Она держала довольно объемистый пакет, прижимая его к себе обеими руками, и Октай сделал попытку освободить ее от ноши.

– Нет-нет, спасибо, это не тяжело! Айше, посмотри, что я тебе раздобыла! Айше! – крикнула она, поскольку ответа с кухни не последовало.

– Да, да, Катя, сейчас я принесу чай. Садись!

– Не сяду. Ты должна на меня посмотреть!

– А что случилось? – Айше появилась с подносом в руках и с интересом взглянула на Катю. Та поставила пакет на кресло, и стало заметно, что она ждет ребенка.

Ничуть не смущаясь присутствием мужчин, она развела руки в стороны, повертелась, демонстрируя появившийся живот, и радостно сказала:

– Видишь, на кого я стала похожа! Как это… бегемот!

– Поздравляю, – улыбнулась Айше, – и когда же?..

– В августе. Будет Лев по гороскопу.

– А когда вы приехали? Я сегодня смотрела на твои шторы и была уверена, что вас нет, – Айше потихоньку посмотрела на Кемаля, и он ответил ей то ли веселым, то ли насмешливым взглядом: вот, мол, чего стоят ваши наблюдения за шторами. И тут же Айше каким-то боковым зрением заметила, что этот мгновенный обмен взглядами не укрылся от Октая и он слегка помрачнел.

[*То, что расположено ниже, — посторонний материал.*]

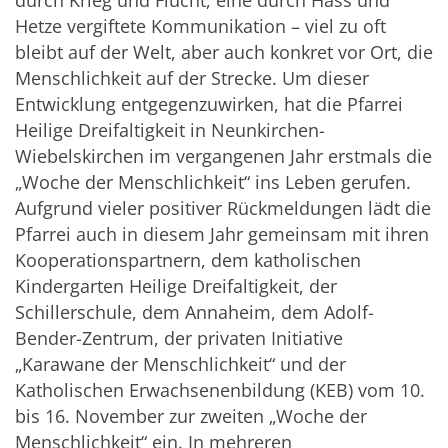
durch Krieg und Flucht, eine durch Hass und
Hetze vergiftete Kommunikation – viel zu oft
bleibt auf der Welt, aber auch konkret vor Ort, die
Menschlichkeit auf der Strecke. Um dieser
Entwicklung entgegenzuwirken, hat die Pfarrei
Heilige Dreifaltigkeit in Neunkirchen-
Wiebelskirchen im vergangenen Jahr erstmals die
„Woche der Menschlichkeit“ ins Leben gerufen.
Aufgrund vieler positiver Rückmeldungen lädt die
Pfarrei auch in diesem Jahr gemeinsam mit ihren
Kooperationspartnern, dem katholischen
Kindergarten Heilige Dreifaltigkeit, der
Schillerschule, dem Annaheim, dem Adolf-
Bender-Zentrum, der privaten Initiative
„Karawane der Menschlichkeit“ und der
Katholischen Erwachsenenbildung (KEB) vom 10.
bis 16. November zur zweiten „Woche der
Menschlichkeit“ ein. In mehreren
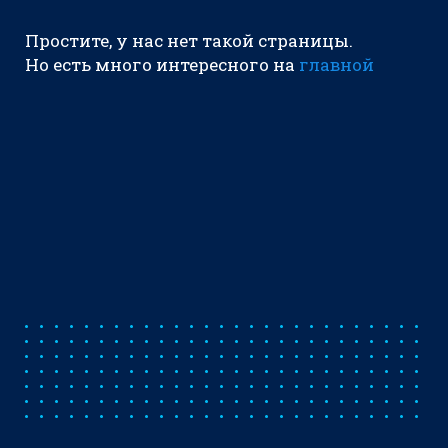
Простите, у нас нет такой страницы.
Но есть много интересного на
главной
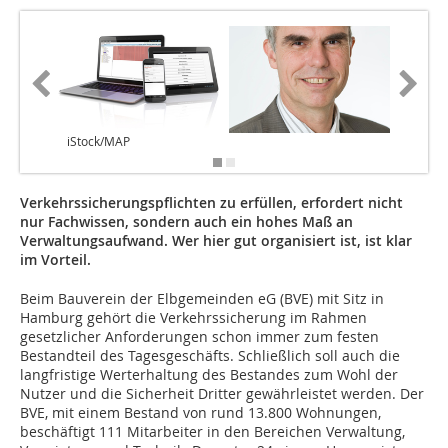
iStock/MAP
BVE
Verkehrssicherungspflichten zu erfüllen, erfordert nicht
nur Fachwissen, sondern auch ein hohes Maß an
Verwaltungsaufwand. Wer hier gut organisiert ist, ist klar
im Vorteil.
Beim Bauverein der Elbgemeinden eG (BVE) mit Sitz in
Hamburg gehört die Verkehrssicherung im Rahmen
gesetzlicher Anforderungen schon immer zum festen
Bestandteil des Tagesgeschäfts. Schließlich soll auch die
langfristige Werterhaltung des Bestandes zum Wohl der
Nutzer und die Sicherheit Dritter gewährleistet werden. Der
BVE, mit einem Bestand von rund 13.800 Wohnungen,
beschäftigt 111 Mitarbeiter in den Bereichen Verwaltung,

Или он был мрачным и до этого? Только бы Катя опять не заговорила о романе! Айше едва пришла в себя от шока, вызванного ее неожиданным вопросом. Она не сразу поняла, что речь идет о ее книге. Она абсолютно не помнила, что говорила с Катей о своих писательских делах. Ей казалось, что в курсе одна Сибел.

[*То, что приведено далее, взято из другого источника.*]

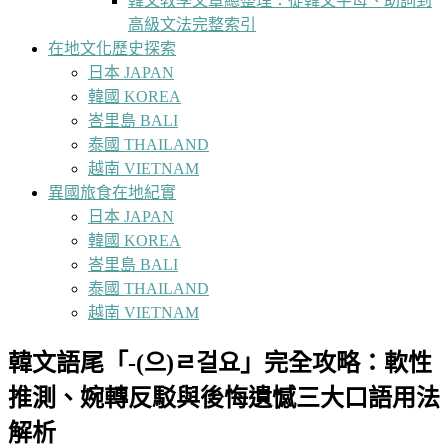
韓文教學文章總整理：從韓文字母、助詞到
高級文法完整索引
在地文化歷史探索
日本 JAPAN
韓國 KOREA
峇里島 BALI
泰國 THAILAND
越南 VIETNAM
異國旅食在地紀實
日本 JAPAN
韓國 KOREA
峇里島 BALI
泰國 THAILAND
越南 VIETNAM
韓文語尾「-(으)ㄹ걸요」完全攻略：軟性
推測、婉轉反駁與後悔遺憾三大口語用法
解析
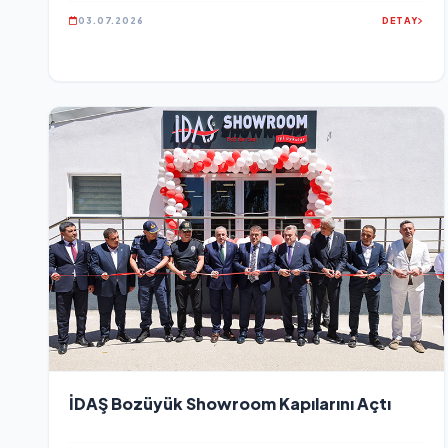
03.07.2026
DETAY
İDAŞ Bozüyük Showroom Kapılarını Açtı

Ну конечно, они говорили о детективах, и Айше призналась, что подумывает сама написать что-то подобное. Так бывает, когда откровенничаешь с малознакомыми людьми охотнее, чем с самыми близкими. А если они исчезают с твоего горизонта, то забываешь и об их существовании, и о собственной откровенности.

Если Катя снова заговорит о романе, придется объясняться с Октаем: почему не сказала ему? Если уж какой-то соседке известно… А действительно, почему? Оберегаю свою частную жизнь? Или подсознательно боюсь его насмешек и замечаний? Или это все та же нелюбовь обсуждать несделанное дело, суеверный страх перед будущим временем?

Катя уже отвлеклась и с удовольствием рассказывала о себе: вот уж у кого все шкафы со скелетами и без них нараспашку!

– Мы прилетели в понедельник вечером, но ты можешь себе представить, что со мной было! Еле доплелась до кровати. С утра пораньше выехали в аэропорт, три часа ехали, потом из Москвы три часа до Стамбула, потом два часа ждать рейса до Измира, еще час полета, еще полчаса в такси! И все это с кучей багажа и с моим животом! А вчера я целый день пролежала на балконе.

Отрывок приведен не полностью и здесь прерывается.